--- GIVEN ENTRIES Enclosed Below ---
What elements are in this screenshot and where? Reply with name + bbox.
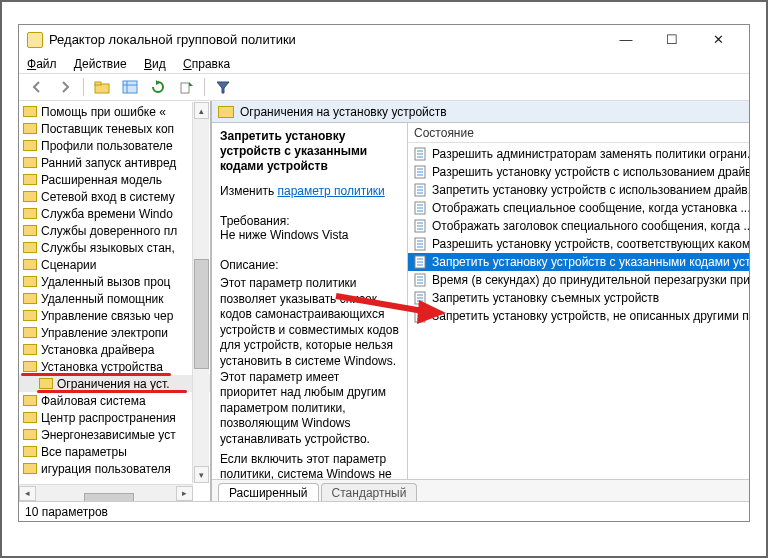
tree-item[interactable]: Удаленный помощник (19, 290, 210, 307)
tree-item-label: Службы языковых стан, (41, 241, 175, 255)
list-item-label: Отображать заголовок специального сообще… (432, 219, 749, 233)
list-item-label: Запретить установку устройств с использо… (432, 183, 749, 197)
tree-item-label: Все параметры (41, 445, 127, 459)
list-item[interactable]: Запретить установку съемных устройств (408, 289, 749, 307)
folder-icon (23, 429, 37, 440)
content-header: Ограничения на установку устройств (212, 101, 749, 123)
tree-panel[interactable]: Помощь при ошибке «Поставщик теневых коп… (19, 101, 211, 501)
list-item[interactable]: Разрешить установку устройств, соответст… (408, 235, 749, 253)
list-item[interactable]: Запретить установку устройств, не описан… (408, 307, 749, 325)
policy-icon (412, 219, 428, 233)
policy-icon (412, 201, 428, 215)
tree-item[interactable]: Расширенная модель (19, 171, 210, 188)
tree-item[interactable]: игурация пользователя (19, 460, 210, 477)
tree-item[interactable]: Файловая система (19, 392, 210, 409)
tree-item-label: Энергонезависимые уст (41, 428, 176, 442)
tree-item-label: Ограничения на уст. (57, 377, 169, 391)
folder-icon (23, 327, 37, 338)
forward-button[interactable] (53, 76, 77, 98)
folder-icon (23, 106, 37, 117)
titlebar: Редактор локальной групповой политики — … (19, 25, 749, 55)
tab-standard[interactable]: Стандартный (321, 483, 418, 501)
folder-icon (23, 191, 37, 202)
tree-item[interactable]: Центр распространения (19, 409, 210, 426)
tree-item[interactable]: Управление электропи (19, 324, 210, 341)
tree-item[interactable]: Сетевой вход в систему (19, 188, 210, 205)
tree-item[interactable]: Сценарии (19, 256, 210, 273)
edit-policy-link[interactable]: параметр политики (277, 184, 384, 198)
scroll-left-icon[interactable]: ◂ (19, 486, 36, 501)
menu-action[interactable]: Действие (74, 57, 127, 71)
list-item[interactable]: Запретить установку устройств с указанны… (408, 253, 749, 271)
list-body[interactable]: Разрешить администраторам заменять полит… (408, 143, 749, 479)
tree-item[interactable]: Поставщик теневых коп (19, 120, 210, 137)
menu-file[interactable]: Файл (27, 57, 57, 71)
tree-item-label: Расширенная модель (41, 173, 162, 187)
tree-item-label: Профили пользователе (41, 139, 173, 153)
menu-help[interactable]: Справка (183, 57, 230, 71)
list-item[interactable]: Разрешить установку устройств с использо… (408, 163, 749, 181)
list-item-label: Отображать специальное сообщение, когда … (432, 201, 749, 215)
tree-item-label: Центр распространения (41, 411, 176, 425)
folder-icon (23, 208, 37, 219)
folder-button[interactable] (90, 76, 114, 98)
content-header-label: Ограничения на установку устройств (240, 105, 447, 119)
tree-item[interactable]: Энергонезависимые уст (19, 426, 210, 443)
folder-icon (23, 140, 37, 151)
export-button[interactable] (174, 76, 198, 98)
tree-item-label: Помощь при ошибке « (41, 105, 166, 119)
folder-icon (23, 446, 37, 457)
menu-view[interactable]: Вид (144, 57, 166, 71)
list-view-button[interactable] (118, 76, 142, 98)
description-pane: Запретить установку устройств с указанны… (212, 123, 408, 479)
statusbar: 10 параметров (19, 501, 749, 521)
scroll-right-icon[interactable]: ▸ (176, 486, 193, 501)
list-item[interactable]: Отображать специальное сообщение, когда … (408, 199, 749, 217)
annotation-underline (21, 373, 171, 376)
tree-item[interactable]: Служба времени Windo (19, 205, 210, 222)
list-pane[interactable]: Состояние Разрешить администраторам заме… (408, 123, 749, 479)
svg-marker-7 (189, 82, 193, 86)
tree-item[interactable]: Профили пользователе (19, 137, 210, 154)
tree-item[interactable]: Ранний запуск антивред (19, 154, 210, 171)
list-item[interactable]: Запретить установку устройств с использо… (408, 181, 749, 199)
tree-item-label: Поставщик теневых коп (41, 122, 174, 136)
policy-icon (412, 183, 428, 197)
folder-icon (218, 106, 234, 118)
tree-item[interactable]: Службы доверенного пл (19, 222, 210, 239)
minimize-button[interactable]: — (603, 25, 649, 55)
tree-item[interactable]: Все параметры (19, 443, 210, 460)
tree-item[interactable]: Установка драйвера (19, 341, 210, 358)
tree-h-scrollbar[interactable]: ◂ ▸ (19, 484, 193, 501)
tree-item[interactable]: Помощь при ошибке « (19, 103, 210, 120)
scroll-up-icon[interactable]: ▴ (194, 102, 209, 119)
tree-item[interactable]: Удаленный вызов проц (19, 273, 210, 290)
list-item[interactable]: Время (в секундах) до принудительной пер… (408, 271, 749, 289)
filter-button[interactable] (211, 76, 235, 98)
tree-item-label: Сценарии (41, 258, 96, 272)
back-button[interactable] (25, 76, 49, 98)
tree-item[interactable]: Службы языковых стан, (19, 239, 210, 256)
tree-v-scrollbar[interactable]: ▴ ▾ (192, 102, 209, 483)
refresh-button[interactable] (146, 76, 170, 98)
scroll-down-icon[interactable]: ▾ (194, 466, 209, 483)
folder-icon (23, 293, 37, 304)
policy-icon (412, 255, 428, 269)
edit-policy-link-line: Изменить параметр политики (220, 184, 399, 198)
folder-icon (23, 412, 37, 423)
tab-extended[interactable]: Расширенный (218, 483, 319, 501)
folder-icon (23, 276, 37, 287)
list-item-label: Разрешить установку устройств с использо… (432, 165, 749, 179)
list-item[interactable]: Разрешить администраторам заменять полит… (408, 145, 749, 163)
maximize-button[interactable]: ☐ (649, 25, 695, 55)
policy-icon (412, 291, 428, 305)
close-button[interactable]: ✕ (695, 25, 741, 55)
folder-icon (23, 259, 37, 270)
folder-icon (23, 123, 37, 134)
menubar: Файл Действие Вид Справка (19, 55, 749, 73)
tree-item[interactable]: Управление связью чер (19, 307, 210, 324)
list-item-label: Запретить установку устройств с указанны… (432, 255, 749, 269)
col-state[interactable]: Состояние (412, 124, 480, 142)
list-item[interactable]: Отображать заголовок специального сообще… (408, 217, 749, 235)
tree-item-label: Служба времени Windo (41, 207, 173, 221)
--- End of Enclosed GIVEN ENTRIES ---
### YOUR INSTRUCTIONS
Look through the entries above; copy each line where the string "специального" appears.

### RESULT
list-item-label: Отображать заголовок специального сообще… (432, 219, 749, 233)
list-item[interactable]: Отображать заголовок специального сообще… (408, 217, 749, 235)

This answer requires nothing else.